A new highly efficient power amplifier for electronics could help make possible next-generation cell phones, low-cost collision-avoidance radar for cars and lightweight microsatellites for communications. Fifth-generation, or 5G, mobile devices expected around 2019 will require improved power amplifiers operating at very high frequencies. The new phones will be designed to download and transmit data and videos faster than today's phones, provide better coverage, consume less power and meet the needs of an emerging "Internet of things" in which everyday objects have network connectivity, allowing them to send and receive data.
Power amplifiers are needed to transmit signals. Because today's cell phone amplifiers are made of gallium arsenide, they cannot be integrated into the phone's silicon-based technology, called complementary metal-oxide-semiconductor (CMOS).
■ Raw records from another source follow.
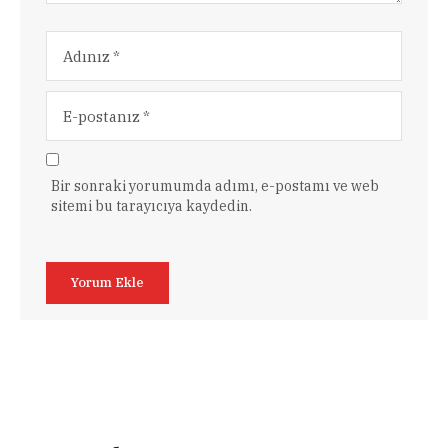
Bir sonraki yorumumda adımı, e-postamı ve web
sitemi bu tarayıcıya kaydedin.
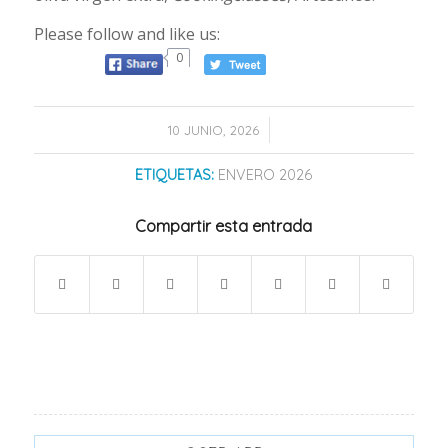
Please follow and like us:
0
/
10 JUNIO, 2026
ETIQUETAS:
ENVERO 2026
Compartir esta entrada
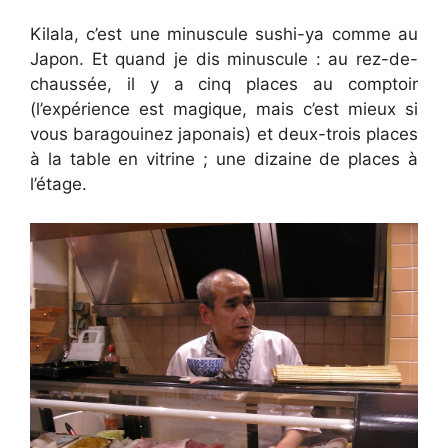
Kilala, c’est une minuscule sushi-ya comme au
Japon. Et quand je dis minuscule : au rez-de-
chaussée, il y a cinq places au comptoir
(l’expérience est magique, mais c’est mieux si
vous baragouinez japonais) et deux-trois places
à la table en vitrine ; une dizaine de places à
l’étage.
The new amplifier design is CMOS-based, meaning it could allow researchers to integrate the power amplifier with the phone's electronic chip, reducing manufacturing costs and power consumption while boosting performance.
"Silicon is much less expensive than gallium arsenide, more reliable and has a longer lifespan, and if you have everything on one chip it's also easier to test and maintain," said Saeed Mohammadi, an associate professor of electrical and computer engineering at Purdue University. "We have developed the highest efficiency CMOS power amplifier in the frequency range needed for 5G cell phones and next-generation radars."
The amplifier achieves an efficiency of 40 percent, which is comparable to amplifiers made of gallium arsenide. The researchers created the new type of amplifier using a high-performance type of CMOS technology called silicon on insulator (SOI). The new amplifier design has several silicon transistors stacked together and reduces the number of metal interconnections normally needed between transistors, reducing "parasitic capacitance," which hinders performance and can lead to damage to electronic circuits.
"We have merged transistors so we are using less metallization around the device, and that way we have reduced the capacitance and can achieve higher efficiencies," Mohammadi said. "We are trying to eliminate metallization between transistors."
The new amplifiers could bring low-cost collision-avoidance radars for cars and electronics for lightweight communications microsatellites. The CMOS amplifiers could allow researchers to design microsatellites that are one-hundredth the weight of today's technology. Three U.S. patents related to the amplifier have been issued, and the researchers are working on a new version of the amplifier that is twice as powerful. Further work will be needed to integrate the amplifier into a cell phone chip.